Beim ersten Test haben wir einen abendlichen Ausritt mit unseren Pferden unternommen.
Das bedeutet zunächst einmal einen etwas längeren Fußweg auf unebenem Wiesengelände, um zur Sommerkoppel zu gelangen. Die Schuhe waren vom ersten Augenblick an sehr bequem zu tragen.
Ein „Einlaufen“, wie ich es von den meisten neuen Schuhen kenne, war nicht nötig.
Das Fußbett wirkt schockabsorbierend, ohne dabei zu weich zu sein, und der Schuh sitzt durch die wirklich gute Passform und die breiten Elastikeinsätze perfekt am Fuß.

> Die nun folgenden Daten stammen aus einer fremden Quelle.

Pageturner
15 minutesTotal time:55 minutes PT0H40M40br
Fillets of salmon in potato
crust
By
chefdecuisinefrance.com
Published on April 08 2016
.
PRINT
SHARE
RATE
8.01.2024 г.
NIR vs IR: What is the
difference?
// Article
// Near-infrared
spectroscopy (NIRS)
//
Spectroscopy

Auch beim Reiten war ich angenehm überrascht. Trotz des robusten Aussehens ist die Sohle nicht starr wie bei vielen Wanderschuhen, sondern erlaubt Bewegungsfreiheit und einen sicheren Halt im Steigbügel.

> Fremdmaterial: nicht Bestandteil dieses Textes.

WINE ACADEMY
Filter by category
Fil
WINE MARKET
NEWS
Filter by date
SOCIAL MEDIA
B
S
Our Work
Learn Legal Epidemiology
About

Das erste Fazit: sehr gut, mit Lieblingsschuh-Potential!

Test 2, Juni 2015, regnerisch, nasser Boden, 17 Grad

USG Schuh Walk Work1Heute haben wir einen Tagesausflug in den Warndt-Wald geplant.
Da immer wieder Schauer angekündigt waren, habe ich mich für eine Stiefelreithose mit Chaps entschieden. Bei den meisten robusteren Schuhen ist es schwierig mit Chaps zu reiten, da diese im Knöchelbereich zu breit sind. Mit den USG Walk & Work war das erfreulicherweise gar kein Problem, denn die Schuhe sind im Knöchelbereich sehr schmal geschnitten.

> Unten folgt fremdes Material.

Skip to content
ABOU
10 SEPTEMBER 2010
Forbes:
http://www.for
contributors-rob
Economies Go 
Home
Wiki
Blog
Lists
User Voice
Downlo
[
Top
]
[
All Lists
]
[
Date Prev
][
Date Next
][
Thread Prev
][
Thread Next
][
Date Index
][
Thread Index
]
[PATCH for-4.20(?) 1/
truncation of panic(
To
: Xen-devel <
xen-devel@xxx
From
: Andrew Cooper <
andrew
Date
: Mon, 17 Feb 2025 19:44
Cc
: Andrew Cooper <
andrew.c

Die Schuhe bieten hohen Tragekomfort sowohl bei langen Reitstrecken als auch auf längeren Strecken zu Fuß. Durch die ergonomisch geformte Sohle rollt der Fuß gut ab.
Durchweg ein positives Ergebnis.

Langzeittest, Juni – August 2015

Ich habe den USG Walk & Work nun etwa drei Monate intensiv genutzt.
Der Schuh ist sehr robust und braucht wenig Pflege. Er ist auch bei sommerlichen Temperaturen angenehm zu tragen. Bei Außentemperaturen über 30 Grad wird es allerdings dann doch zu heiß unter den Stahlkappen.
Die Stahlkappen sind insbesondere bei Boden- und Zirkusarbeit sehr zu empfehlen und halten tatsächlich was sie versprechen. Grade bei Übungen auf dem Podest mit einem jungen Pferd kann doch schon mal mehr oder weniger beabsichtigt ein Tritt daneben gehen…

Insgesamt bin ich sehr zufrieden mit dem Schuh und würde ihn auch jederzeit weiterempfehlen.